Speaking of which, the throaty lead vocal on "Burn Down The World" is one of my proudest vocal moments. One of the great things about recording vocals at home is you can try something out at any time, and early on in the recording I got a bad throat infection. I would never rent studio time to do a vocal in that condition, but with the microphone set up in my room, there was no reason not to give it a shot to see what happened. The first try I sounded like an 80 year old blues guy, which was cool but didn't make sense for a song about a 22 year-old, but after another day my voice had healed enough that I got some really great, soulful vocals, much raspier than my normal voice. The other key to this song was changing my approach on the rhythm guitars, which shifted the vibe of the song from Steely Dan to more Rolling Stones. I asked Ken Pace to make his sax solo walk the line between those two styles, and he really nailed it (this is the first of my songs to feature a horn section). (The whole band is featured on this song, with Evie doing the actual solo work on guitar)

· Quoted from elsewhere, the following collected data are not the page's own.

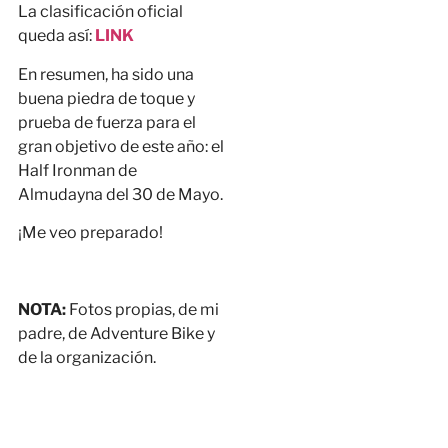
La clasificación oficial
queda así:
LINK
En resumen, ha sido una
buena piedra de toque y
prueba de fuerza para el
gran objetivo de este año: el
Half Ironman de
Almudayna del 30 de Mayo.
¡Me veo preparado!
NOTA:
Fotos propias, de mi
padre, de Adventure Bike y
de la organización.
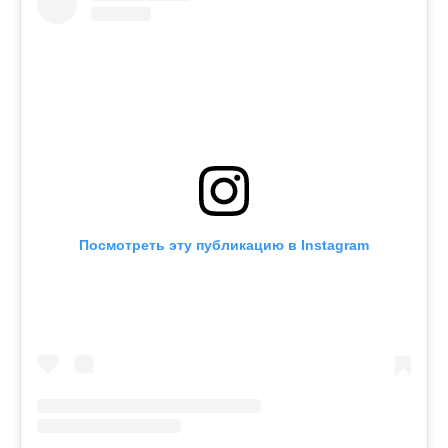
Посмотреть эту публикацию в Instagram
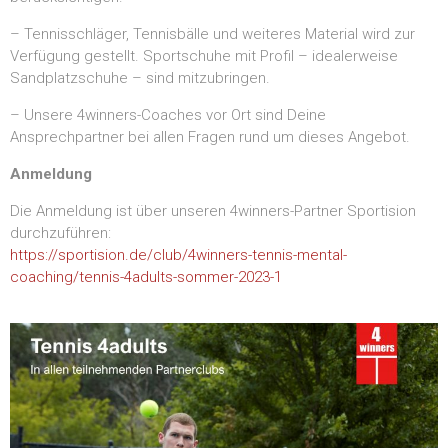
– Tennisschläger, Tennisbälle und weiteres Material wird zur
Verfügung gestellt. Sportschuhe mit Profil – idealerweise
Sandplatzschuhe – sind mitzubringen.
– Unsere 4winners-Coaches vor Ort sind Deine
Ansprechpartner bei allen Fragen rund um dieses Angebot.
Anmeldung
Die Anmeldung ist über unseren 4winners-Partner Sportision
durchzuführen:
https://sportision.de/club/4winners-tennis-mental-
coaching/tennis-4adults-sommer-2023-1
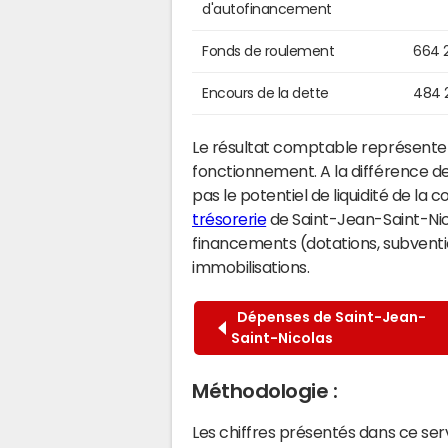
d'autofinancement
Fonds de roulement
664 
Encours de la dette
484 
Le résultat comptable représente l
fonctionnement. A la différence de
pas le potentiel de liquidité de la
trésorerie
de Saint-Jean-Saint-Nicol
financements (dotations, subventio
immobilisations.
Dépenses de Saint-Jean-
Saint-Nicolas
Méthodologie :
Les chiffres présentés dans ce se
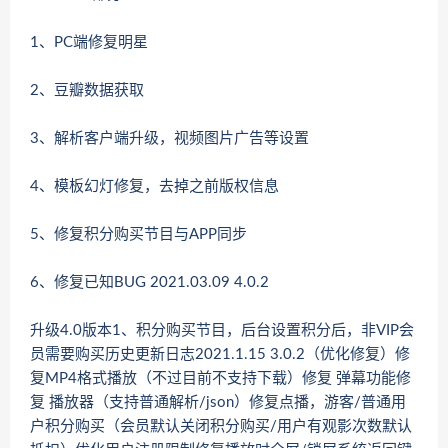
1、PC端修复明星
2、豆瓣数据获取
3、解析客户端升级，视频图片广告等设置
4、模板幻灯修复，去掉之前版权信息
5、修复积分购买节目与APP同步
6、修复已知BUG 2021.03.09 4.0.2
升级4.0版本1、积分购买节目，后台设置积分后，非VIP会
员需要购买历史更新日志2021.1.15 3.0.2（优化修复）修
复MP4格式播放（不过目前不支持下载）修复 弹幕功能修
复 播放器（支持普通解析/json）修复点播，游客/普通用
户积分购买（会员默认关闭积分购买/用户有观影次数默认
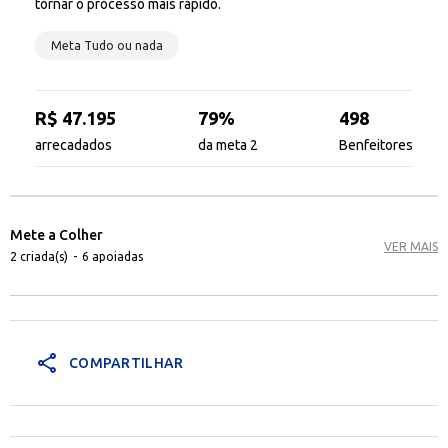
tornar o processo mais rápido.
Meta Tudo ou nada
R$ 47.195
79%
498
arrecadados
da meta 2
Benfeitores
Mete a Colher
VER MAIS
2 criada(s)
-
6 apoiadas
share
COMPARTILHAR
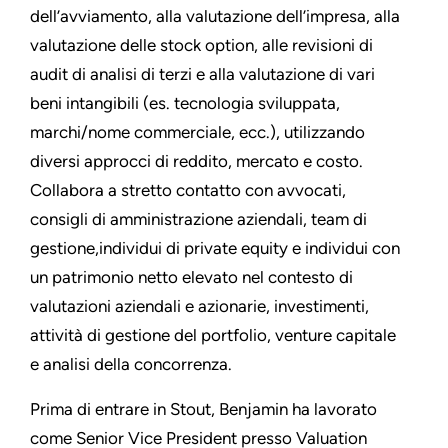
dell’avviamento, alla valutazione dell’impresa, alla
valutazione delle stock option, alle revisioni di
audit di analisi di terzi e alla valutazione di vari
beni intangibili (es. tecnologia sviluppata,
marchi/nome commerciale, ecc.), utilizzando
diversi approcci di reddito, mercato e costo.
Collabora a stretto contatto con avvocati,
consigli di amministrazione aziendali, team di
gestione,individui di private equity e individui con
un patrimonio netto elevato nel contesto di
valutazioni aziendali e azionarie, investimenti,
attività di gestione del portfolio, venture capitale
e analisi della concorrenza.
Prima di entrare in Stout, Benjamin ha lavorato
come Senior Vice President presso Valuation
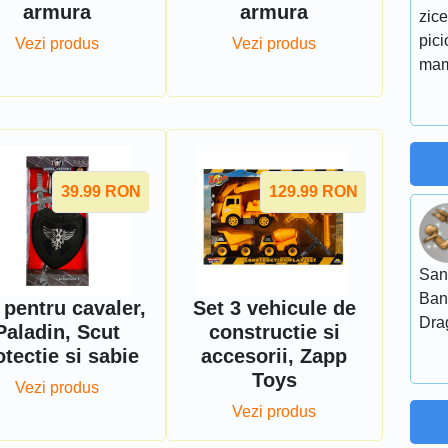
armura
armura
zic
pici
Vezi produs
Vezi produs
mama
39.99
RON
129.99
RON
San
Ban
 pentru cavaler,
Set 3 vehicule de
Dra
Paladin, Scut
constructie si
otectie si sabie
accesorii, Zapp
Toys
Vezi produs
Vezi produs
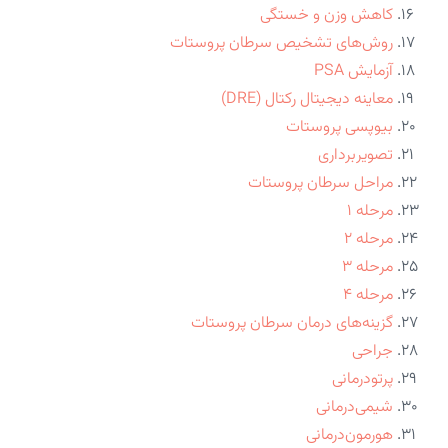
کاهش وزن و خستگی
روش‌های تشخیص سرطان پروستات
آزمایش PSA
معاینه دیجیتال رکتال (DRE)
بیوپسی پروستات
تصویربرداری
مراحل سرطان پروستات
مرحله ۱
مرحله ۲
مرحله ۳
مرحله ۴
گزینه‌های درمان سرطان پروستات
جراحی
پرتودرمانی
شیمی‌درمانی
هورمون‌درمانی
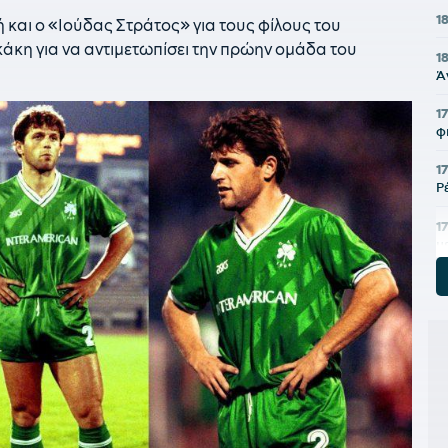
1
και ο «Ιούδας Στράτος» για τους φίλους του
άκη για να αντιμετωπίσει την πρώην ομάδα του
1
Ά
1
φ
1
Ρ
17
μ
1
μ
α
Ν
1
σ
7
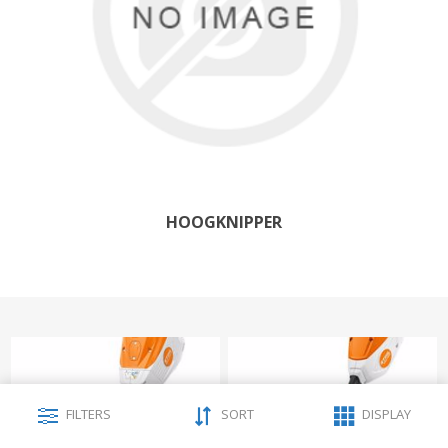
HOOGKNIPPER
FILTERS
SORT
DISPLAY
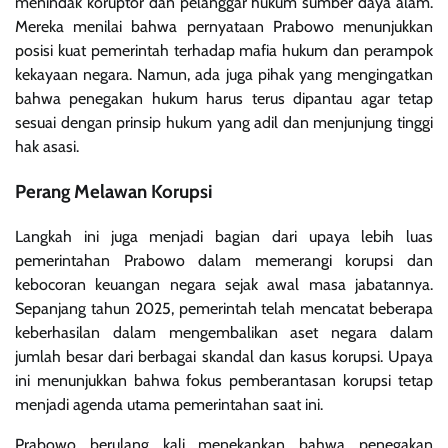
menindak koruptor dan pelanggar hukum sumber daya alam.
Mereka menilai bahwa pernyataan Prabowo menunjukkan
posisi kuat pemerintah terhadap mafia hukum dan perampok
kekayaan negara. Namun, ada juga pihak yang mengingatkan
bahwa penegakan hukum harus terus dipantau agar tetap
sesuai dengan prinsip hukum yang adil dan menjunjung tinggi
hak asasi.
Perang Melawan Korupsi
Langkah ini juga menjadi bagian dari upaya lebih luas
pemerintahan Prabowo dalam memerangi korupsi dan
kebocoran keuangan negara sejak awal masa jabatannya.
Sepanjang tahun 2025, pemerintah telah mencatat beberapa
keberhasilan dalam mengembalikan aset negara dalam
jumlah besar dari berbagai skandal dan kasus korupsi. Upaya
ini menunjukkan bahwa fokus pemberantasan korupsi tetap
menjadi agenda utama pemerintahan saat ini.
Prabowo berulang kali menekankan bahwa penegakan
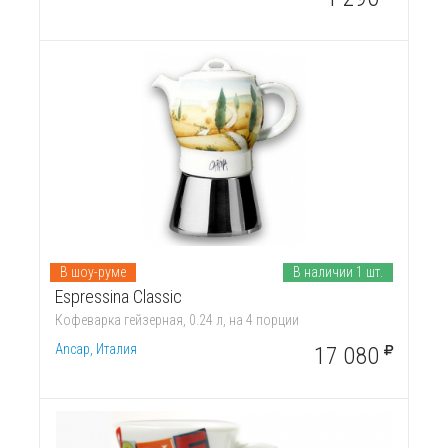
В шоу-руме
В наличии 1 шт.
Espressina Classic
Кофеварка гейзерная, 0.24 л, на 4 порции
Ancap, Италия
17 080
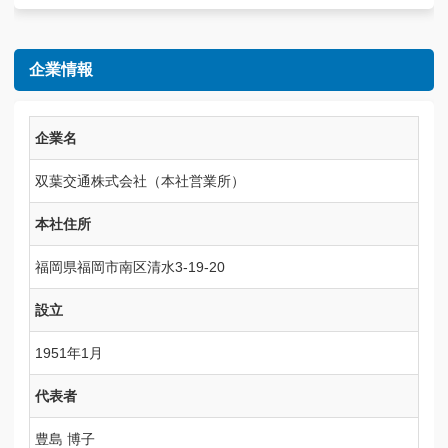
企業情報
企業名
双葉交通株式会社（本社営業所）
本社住所
福岡県福岡市南区清水3-19-20
設立
1951年1月
代表者
豊島 博子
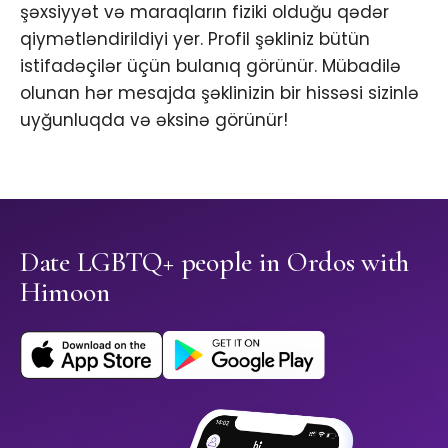
şəxsiyyət və maraqların fiziki olduğu qədər
qiymətləndirildiyi yer. Profil şəkliniz bütün
istifadəçilər üçün bulanıq görünür. Mübadilə
olunan hər mesajda şəklinizin bir hissəsi sizinlə
uyğunluqda və əksinə görünür!
Date LGBTQ+ people in Ordos with
Himoon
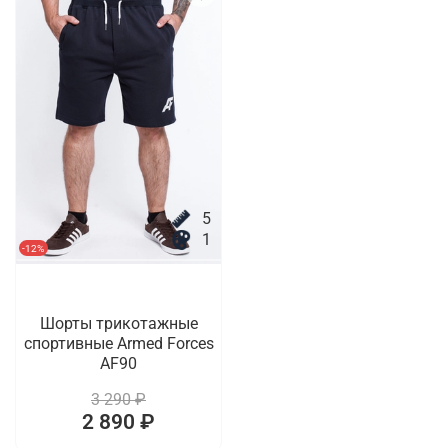
5
1
-12%
Шорты трикотажные
спортивные Armed Forces
AF90
3 290 ₽
2 890 ₽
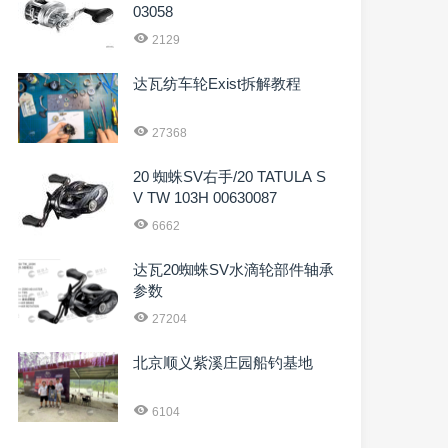
03058
2129
达瓦纺车轮Exist拆解教程
27368
20 蜘蛛SV右手/20 TATULA S
V TW 103H 00630087
6662
达瓦20蜘蛛SV水滴轮部件轴承
参数
27204
北京顺义紫溪庄园船钓基地
6104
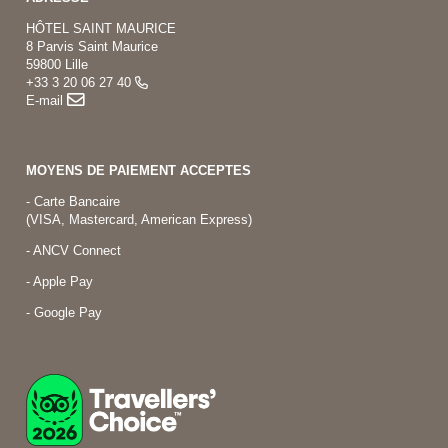
HÔTEL SAINT MAURICE
8 Parvis Saint Maurice
59800 Lille
+33 3 20 06 27 40
E-mail
MOYENS DE PAIEMENT ACCEPTES
- Carte Bancaire
(VISA, Mastercard, American Express)
- ANCV Connect
- Apple Pay
- Google Pay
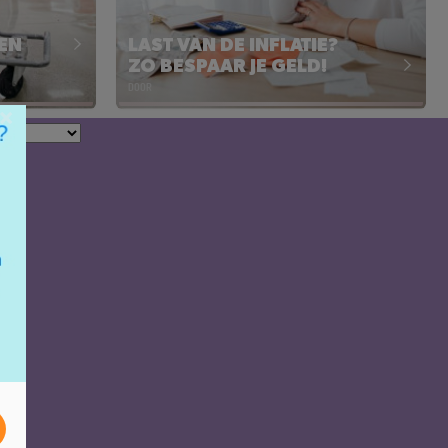
 EN
LAST VAN DE INFLATIE?
ZO BESPAAR JE GELD!
DOOR
×
LAST VAN DE INFLATIE?
ZO BESPAAR JE GELD!
 EN
Lees het artikel
l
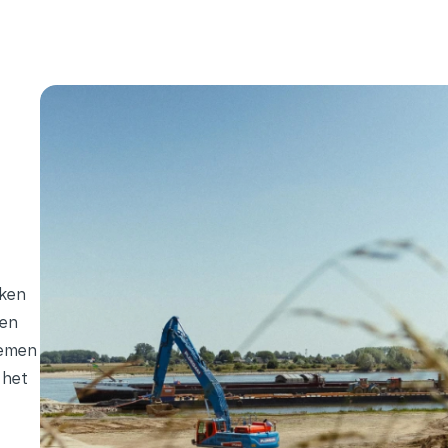
kken
 en
nemen
 het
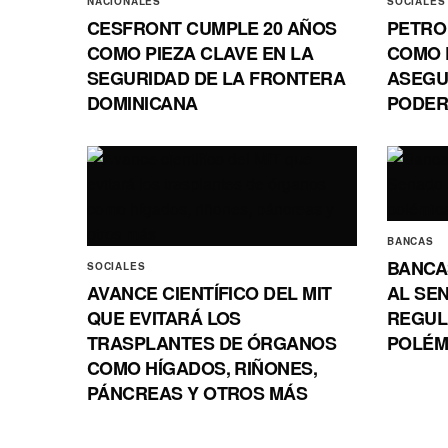
NACIONALES
SOCIALES
CESFRONT CUMPLE 20 AÑOS
PETRO
COMO PIEZA CLAVE EN LA
COMO 
SEGURIDAD DE LA FRONTERA
ASEGU
DOMINICANA
PODE
BANCAS
BANCA
SOCIALES
AVANCE CIENTÍFICO DEL MIT
AL SE
QUE EVITARÁ LOS
REGUL
TRASPLANTES DE ÓRGANOS
POLÉM
COMO HÍGADOS, RIÑONES,
PÁNCREAS Y OTROS MÁS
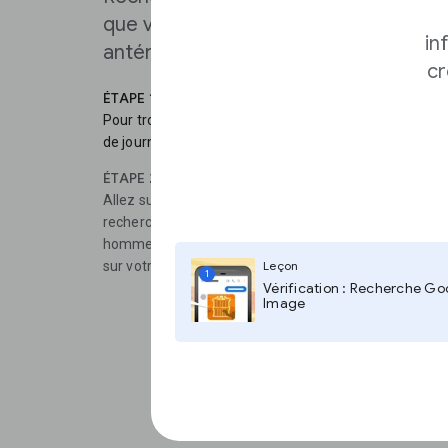
que vous n’y trouverez pas de périod
in
antérieure à 1970 ou de lien vers un 
cr
ÉTAPE 1
Pour trouver des articles datant de 1995 ou d’avant, 
de journaux numérisés.
ÉTAPE 2
Allez sur google.com et saisissez site:google.com/new
recherche que vous voulez utiliser. Par exemple, si
homme sur Mars ». Cette recherche fera apparaîtreapp
sur votre sujet.
Leçon
1
Vérification : Recherche Go
Image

This song was one of the most problematic mixes on the album, surprising in that unlike most of the songs, the bulk of it was done in a proper recording studio. There were just too many instruments to balance. After several months, I finally did a full remix myself, just one day before we had to wrap the mastering on the album, and finally perfected it. Even then, Earle and I manually adjusted the volume throughout the song, because the beginning is so much quieter than the end that if you turned up the beginning, the ending with all the instruments and vocal energy would get so compressed and distorted it would just sound like absolute shit. The idea with this album was to start out with something great, and just get better and better...but it meant the first few songs had to really smoke. This song gave me a bunch of gray hairs but in the end, I'm glad we hung in there, because we got it right.